When I knocked on his door, he answered in a deep, low voice, telling me to come inside. I entered and he got up from his chair and walked towards me to shake my hand and then turned and walked back to his chair. I immediately noticed his eyes – small and shrewd – they darted from side to side, like he was a rat scanning a kitchen floor for food before running back inside his hole. He gestured towards a chair and I sat down. The office was long and narrow, shelves of books on either side. He sat at the far end of the room. A few photographs and postcards were stuck to the wall behind him.

As soon as I sat down, he began to talk, telling a story about the time he had spent in my country. I couldn’t focus on the story. A photograph on the wall behind him had mesmerized me. It depicted a woman resting her head on the floor with her legs raised vertically above her. She was upside down. A screen of flowers framed her.
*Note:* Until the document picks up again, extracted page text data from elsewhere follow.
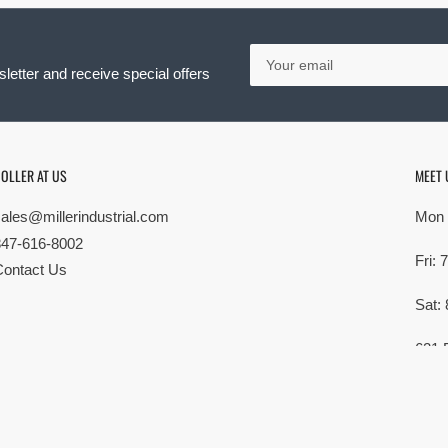
Your
email
letter and receive special offers
OLLER AT US
MEET 
sales@millerindustrial.com
Mon 
847-616-8002
Fri:
Contact Us
Sat:
621 
Elk G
I wondered why the woman had adopted that peculiar pose. Was she an acrobat? Was she comfortable? Was she trying to impress the photographer, the audience? The photograph was sepia-toned. It reminded me of nineteenth-century archives: photographs of people from my country, contorted, categorized, and assembled for photographers from the country of my professor. The professor continued to talk about my country, pausing intermittently, perhaps waiting for me to respond, but I felt incapable of saying anything. I kept staring at the photograph. Suddenly, I was incensed. The photograph awakened a deep rage inside me.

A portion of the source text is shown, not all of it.